The present study examined, for the first time to our knowledge, the grey matter volume of the anterior cingulate (AC) in relation to the presence of a mental disorder (schizophrenia or ASPD), as well as of seriously violent behaviour and childhood psychosocial deprivation, including physical and sexual abuse, in the same sample. The AC is considered an important part of the neural circuit regulating violence and antisocial behaviour (Davidson et al., 2000), because of its known involvement in functions such decision making, empathy, impulse control, and emotion regulation (Devinsky et al., 1995; Shackman et al., 2011). A number of studies have reported AC volume loss in association with ASPD (Yang and Raine, 2009), schizophrenia (Baiano et al., 2007; Fornito et al., 2009; Shepherd et al., 2012) as well as childhood abuse (Thomaes et al., 2010). The present study aimed to test the following two hypotheses: (i) patients with ASPD or schizophrenia and a history of serious violence would have lower AC grey matter volume, whereas those with schizophrenia but without a history of violence would not differ or have only a subtle AC volume reduction, relative to nonviolent healthy participants; and (ii) a history of childhood psychosocial deprivation, in particular severe physical or sexual abuse, would be associated negatively with AC volumes.
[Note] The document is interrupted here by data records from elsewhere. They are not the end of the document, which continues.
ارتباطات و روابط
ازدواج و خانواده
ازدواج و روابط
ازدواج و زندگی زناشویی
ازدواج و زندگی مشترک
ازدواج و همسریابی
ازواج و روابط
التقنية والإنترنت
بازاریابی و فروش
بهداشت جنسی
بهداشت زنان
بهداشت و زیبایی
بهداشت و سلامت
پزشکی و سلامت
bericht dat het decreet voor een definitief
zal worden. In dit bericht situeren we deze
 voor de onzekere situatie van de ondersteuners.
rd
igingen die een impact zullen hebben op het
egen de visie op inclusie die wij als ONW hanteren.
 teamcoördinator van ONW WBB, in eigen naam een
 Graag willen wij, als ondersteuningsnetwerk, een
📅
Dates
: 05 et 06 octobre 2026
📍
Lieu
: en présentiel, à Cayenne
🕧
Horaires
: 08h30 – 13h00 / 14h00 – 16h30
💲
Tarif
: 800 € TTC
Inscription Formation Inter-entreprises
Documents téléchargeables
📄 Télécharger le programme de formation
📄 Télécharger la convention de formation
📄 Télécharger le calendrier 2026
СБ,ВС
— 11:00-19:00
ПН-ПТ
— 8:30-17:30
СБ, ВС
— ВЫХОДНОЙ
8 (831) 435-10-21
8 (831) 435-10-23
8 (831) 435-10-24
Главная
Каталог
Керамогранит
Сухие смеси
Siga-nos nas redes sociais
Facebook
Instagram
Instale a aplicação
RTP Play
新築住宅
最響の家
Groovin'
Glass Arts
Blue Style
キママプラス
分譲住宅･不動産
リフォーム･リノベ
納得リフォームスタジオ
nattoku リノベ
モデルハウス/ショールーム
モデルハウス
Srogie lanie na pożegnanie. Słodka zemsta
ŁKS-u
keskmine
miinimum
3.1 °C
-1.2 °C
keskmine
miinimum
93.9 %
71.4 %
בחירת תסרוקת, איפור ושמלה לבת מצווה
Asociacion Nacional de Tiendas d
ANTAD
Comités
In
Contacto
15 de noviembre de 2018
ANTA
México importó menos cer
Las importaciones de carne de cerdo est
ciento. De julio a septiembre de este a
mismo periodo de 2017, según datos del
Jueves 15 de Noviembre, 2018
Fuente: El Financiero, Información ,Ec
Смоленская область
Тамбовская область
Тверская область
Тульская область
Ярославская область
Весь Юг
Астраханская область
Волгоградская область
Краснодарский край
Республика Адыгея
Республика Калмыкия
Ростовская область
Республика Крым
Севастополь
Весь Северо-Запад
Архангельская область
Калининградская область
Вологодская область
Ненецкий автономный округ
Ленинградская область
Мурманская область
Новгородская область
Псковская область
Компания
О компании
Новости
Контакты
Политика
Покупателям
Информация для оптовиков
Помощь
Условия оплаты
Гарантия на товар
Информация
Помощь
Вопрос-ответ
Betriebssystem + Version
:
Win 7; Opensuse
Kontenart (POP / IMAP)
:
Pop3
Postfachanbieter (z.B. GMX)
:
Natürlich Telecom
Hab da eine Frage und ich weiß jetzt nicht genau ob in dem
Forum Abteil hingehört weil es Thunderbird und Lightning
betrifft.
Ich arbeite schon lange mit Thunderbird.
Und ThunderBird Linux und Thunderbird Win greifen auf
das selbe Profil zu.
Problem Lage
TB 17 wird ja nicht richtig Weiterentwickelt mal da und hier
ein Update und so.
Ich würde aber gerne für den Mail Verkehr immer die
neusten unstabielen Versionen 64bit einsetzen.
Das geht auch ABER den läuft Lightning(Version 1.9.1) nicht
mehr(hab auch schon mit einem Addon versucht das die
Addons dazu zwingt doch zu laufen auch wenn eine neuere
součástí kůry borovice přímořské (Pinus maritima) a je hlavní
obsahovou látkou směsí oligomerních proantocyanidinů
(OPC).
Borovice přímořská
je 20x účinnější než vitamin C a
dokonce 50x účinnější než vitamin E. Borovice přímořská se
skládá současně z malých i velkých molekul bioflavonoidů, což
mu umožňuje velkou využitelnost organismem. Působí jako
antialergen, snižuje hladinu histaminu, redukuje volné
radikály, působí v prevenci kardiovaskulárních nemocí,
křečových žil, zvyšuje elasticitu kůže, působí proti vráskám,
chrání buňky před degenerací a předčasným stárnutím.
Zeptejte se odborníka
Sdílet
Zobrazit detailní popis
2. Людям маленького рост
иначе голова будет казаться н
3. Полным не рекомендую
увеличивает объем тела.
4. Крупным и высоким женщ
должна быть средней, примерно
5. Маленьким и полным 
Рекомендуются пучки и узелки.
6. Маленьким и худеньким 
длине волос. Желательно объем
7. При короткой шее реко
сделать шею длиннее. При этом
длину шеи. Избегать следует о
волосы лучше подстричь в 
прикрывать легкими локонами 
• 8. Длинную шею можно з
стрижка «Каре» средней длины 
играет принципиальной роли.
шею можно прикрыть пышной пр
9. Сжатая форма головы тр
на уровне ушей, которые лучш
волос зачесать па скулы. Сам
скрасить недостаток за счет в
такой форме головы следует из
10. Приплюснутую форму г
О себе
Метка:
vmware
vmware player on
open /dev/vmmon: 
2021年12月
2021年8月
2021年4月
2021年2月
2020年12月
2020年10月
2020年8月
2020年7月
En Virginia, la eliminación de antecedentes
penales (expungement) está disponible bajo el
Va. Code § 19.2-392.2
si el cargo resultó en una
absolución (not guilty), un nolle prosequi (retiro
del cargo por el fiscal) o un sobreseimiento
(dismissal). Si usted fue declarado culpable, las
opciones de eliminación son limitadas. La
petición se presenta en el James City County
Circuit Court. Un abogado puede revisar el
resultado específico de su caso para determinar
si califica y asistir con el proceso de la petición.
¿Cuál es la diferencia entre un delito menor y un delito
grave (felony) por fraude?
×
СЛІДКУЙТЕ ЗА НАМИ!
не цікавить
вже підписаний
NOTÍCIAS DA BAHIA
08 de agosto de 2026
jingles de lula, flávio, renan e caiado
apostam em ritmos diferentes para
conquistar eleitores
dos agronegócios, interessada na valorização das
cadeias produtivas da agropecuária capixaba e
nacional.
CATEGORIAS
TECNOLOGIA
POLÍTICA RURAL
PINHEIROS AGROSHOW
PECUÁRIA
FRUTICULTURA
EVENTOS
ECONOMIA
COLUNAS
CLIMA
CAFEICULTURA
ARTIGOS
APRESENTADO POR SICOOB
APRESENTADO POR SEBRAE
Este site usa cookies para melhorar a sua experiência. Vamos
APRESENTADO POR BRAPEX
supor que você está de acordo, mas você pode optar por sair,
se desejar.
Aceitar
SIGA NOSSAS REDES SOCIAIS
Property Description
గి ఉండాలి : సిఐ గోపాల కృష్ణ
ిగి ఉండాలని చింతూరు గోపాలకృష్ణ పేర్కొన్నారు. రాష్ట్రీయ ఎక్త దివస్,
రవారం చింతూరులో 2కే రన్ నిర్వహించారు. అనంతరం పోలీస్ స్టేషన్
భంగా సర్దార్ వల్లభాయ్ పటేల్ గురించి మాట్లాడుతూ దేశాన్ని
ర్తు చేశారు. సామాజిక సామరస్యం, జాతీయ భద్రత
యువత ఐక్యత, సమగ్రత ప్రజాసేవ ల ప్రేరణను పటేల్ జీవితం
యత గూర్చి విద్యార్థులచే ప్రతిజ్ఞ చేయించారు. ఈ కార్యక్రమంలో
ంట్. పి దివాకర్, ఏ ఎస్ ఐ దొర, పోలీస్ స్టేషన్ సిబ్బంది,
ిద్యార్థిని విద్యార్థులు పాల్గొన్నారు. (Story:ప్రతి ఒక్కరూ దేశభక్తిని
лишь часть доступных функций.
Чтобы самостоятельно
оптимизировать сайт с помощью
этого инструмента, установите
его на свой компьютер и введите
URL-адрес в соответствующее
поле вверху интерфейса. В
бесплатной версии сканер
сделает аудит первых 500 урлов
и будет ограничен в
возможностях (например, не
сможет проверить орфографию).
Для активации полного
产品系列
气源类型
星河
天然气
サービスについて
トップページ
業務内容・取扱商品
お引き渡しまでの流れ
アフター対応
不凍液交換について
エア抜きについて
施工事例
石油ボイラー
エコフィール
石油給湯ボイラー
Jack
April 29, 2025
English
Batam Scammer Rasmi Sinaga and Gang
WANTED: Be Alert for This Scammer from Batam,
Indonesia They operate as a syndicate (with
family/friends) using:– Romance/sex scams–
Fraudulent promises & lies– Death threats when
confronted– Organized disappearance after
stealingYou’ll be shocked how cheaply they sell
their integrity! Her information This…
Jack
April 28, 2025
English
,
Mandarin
Additionally, the study explored whether the relationship between AC volume and psychosocial deprivation/abuse, if found, is present across all groups or specific to either violent or nonviolent groups.
Methods
Participants
This study included 57 men who were recruited as part of a larger project (Barkataki et al., 2006; Kumari et al., 2006, 2009a, b, 2013). Of these 57 men, 14 men had a diagnosis of ASPD and a history of serious violence (ASPD group), 13 were diagnosed with schizophrenia and had a history, similar to the ASPD group, of serious violence (VSZ group), 15 had schizophrenia without a history of serious violence (SZ group), and a control group of 15 men had no history of a mental disorder or violence (healthy participants; HP group).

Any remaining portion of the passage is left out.